(Saved entries)

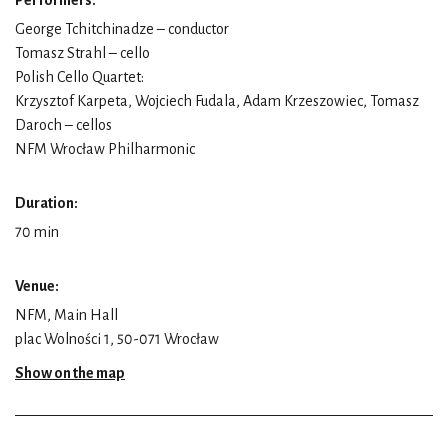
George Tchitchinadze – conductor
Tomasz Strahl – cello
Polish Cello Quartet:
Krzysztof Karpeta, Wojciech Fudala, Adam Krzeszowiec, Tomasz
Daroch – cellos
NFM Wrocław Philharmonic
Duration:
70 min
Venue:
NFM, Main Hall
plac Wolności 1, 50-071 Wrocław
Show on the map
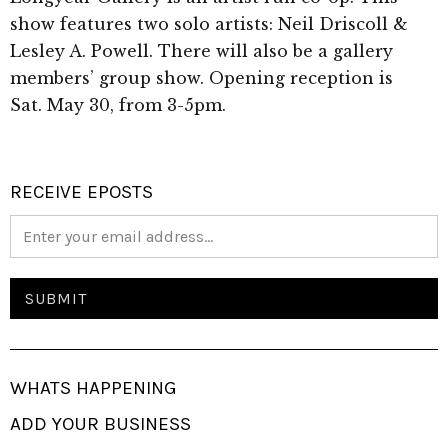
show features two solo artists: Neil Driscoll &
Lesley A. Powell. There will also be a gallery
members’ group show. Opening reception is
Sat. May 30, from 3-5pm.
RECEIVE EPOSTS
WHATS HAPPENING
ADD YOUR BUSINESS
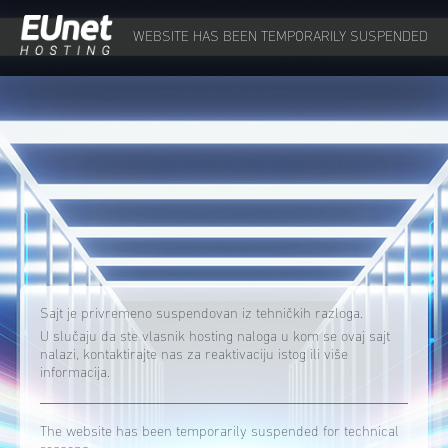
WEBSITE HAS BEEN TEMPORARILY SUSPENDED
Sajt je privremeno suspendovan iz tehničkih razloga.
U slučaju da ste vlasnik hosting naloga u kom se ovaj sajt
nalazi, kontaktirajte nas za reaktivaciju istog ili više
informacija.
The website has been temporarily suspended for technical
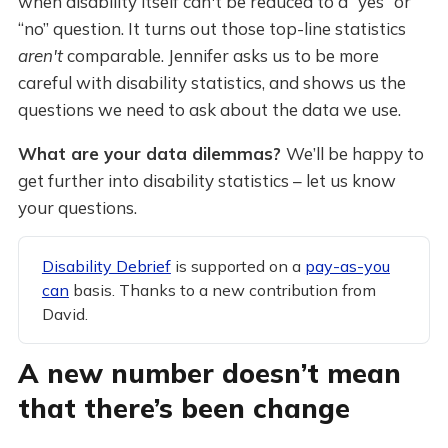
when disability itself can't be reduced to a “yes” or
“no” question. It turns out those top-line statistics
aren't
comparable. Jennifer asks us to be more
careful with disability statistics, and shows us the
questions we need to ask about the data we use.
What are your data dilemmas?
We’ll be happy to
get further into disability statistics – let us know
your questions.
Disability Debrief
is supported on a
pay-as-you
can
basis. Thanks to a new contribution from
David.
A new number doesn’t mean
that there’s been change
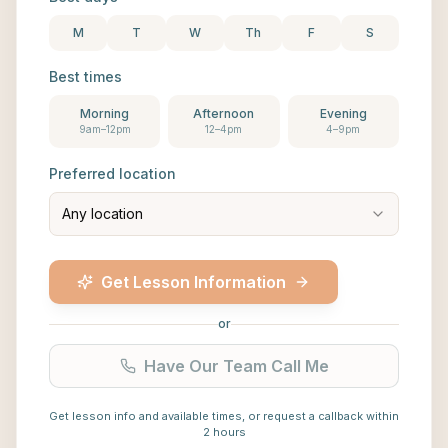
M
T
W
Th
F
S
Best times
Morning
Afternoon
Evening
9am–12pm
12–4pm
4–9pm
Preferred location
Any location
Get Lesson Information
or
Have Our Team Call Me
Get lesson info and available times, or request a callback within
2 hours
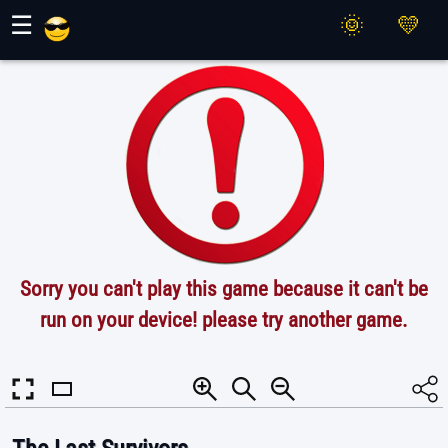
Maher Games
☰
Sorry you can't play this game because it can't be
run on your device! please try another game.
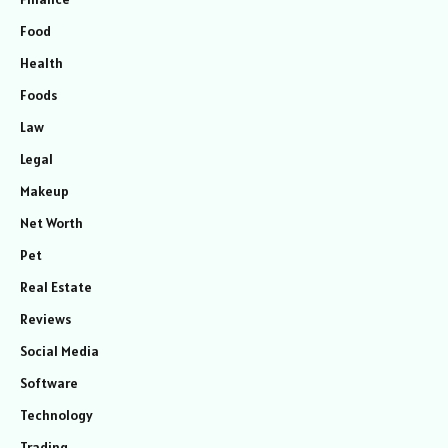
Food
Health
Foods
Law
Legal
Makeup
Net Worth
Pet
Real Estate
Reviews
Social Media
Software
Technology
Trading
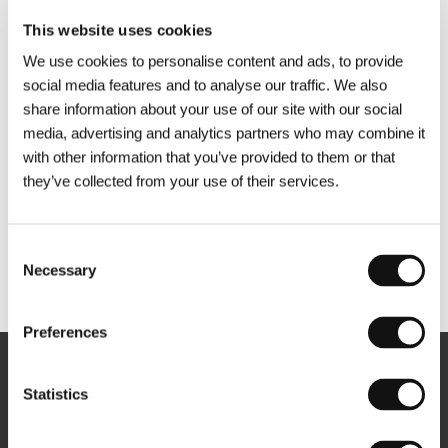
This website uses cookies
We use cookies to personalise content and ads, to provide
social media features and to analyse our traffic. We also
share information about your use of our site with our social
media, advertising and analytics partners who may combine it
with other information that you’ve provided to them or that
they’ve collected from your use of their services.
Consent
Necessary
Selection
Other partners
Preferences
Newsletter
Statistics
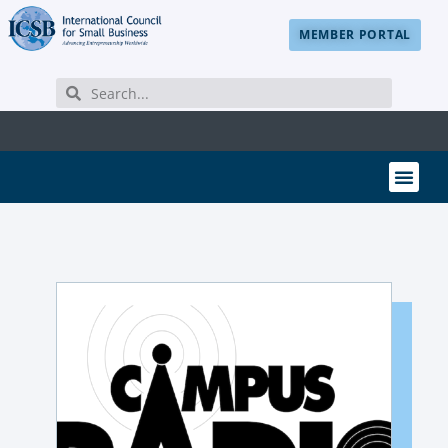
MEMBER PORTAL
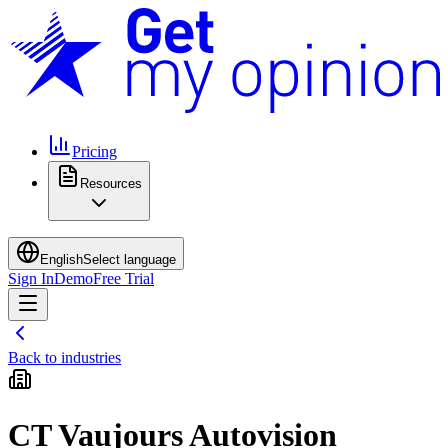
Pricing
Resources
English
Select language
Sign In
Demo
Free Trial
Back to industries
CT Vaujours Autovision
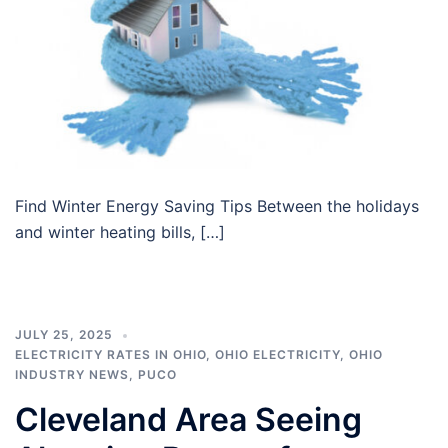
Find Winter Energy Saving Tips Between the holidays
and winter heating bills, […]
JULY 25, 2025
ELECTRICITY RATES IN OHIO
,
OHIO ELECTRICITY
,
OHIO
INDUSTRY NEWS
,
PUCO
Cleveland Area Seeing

■ **PROBLEM TO WORK ON**
This task asks for the data above repeated exactly, without a single picture.

■ **EXPECTED ANSWER**
George Tchitchinadze – conductor
Tomasz Strahl – cello
Polish Cello Quartet:
Krzysztof Karpeta, Wojciech Fudala, Adam Krzeszowiec, Tomasz
Daroch – cellos
NFM Wrocław Philharmonic
Duration:
70 min
Venue:
NFM, Main Hall
plac Wolności 1, 50-071 Wrocław
Show on the map
show features two solo artists: Neil Driscoll &
Lesley A. Powell. There will also be a gallery
members’ group show. Opening reception is
Sat. May 30, from 3-5pm.
RECEIVE EPOSTS
WHATS HAPPENING
ADD YOUR BUSINESS
WEBSITE HAS BEEN TEMPORARILY SUSPENDED
Sajt je privremeno suspendovan iz tehničkih razloga.
U slučaju da ste vlasnik hosting naloga u kom se ovaj sajt
nalazi, kontaktirajte nas za reaktivaciju istog ili više
informacija.
The website has been temporarily suspended for technical
when disability itself can't be reduced to a “yes” or
“no” question. It turns out those top-line statistics
aren't
comparable. Jennifer asks us to be more
careful with disability statistics, and shows us the
questions we need to ask about the data we use.
What are your data dilemmas?
We’ll be happy to
get further into disability statistics – let us know
your questions.
Disability Debrief
is supported on a
pay-as-you
can
basis. Thanks to a new contribution from
David.
A new number doesn’t mean
that there’s been change
M
T
W
Th
F
S
Best times
Morning
Afternoon
Evening
9am–12pm
12–4pm
4–9pm
Preferred location
Any location
Get Lesson Information
or
Have Our Team Call Me
Get lesson info and available times, or request a callback within
2 hours
Maher Games
☰
Sorry you can't play this game because it can't be
run on your device! please try another game.
Food
Health
Foods
Law
Legal
Makeup
Net Worth
Pet
Real Estate
Reviews
Social Media
Software
Technology
Trading
This website uses cookies
We use cookies to personalise content and ads, to provide
social media features and to analyse our traffic. We also
share information about your use of our site with our social
media, advertising and analytics partners who may combine it
with other information that you’ve provided to them or that
they’ve collected from your use of their services.
Consent
Necessary
Selection
Other partners
Preferences
Newsletter
Statistics
MEMBER PORTAL
Pricing
Resources
English
Select language
Sign In
Demo
Free Trial
Back to industries
CT Vaujours Autovision
Find Winter Energy Saving Tips Between the holidays
and winter heating bills, […]
JULY 25, 2025
ELECTRICITY RATES IN OHIO
,
OHIO ELECTRICITY
,
OHIO
INDUSTRY NEWS
,
PUCO
Cleveland Area Seeing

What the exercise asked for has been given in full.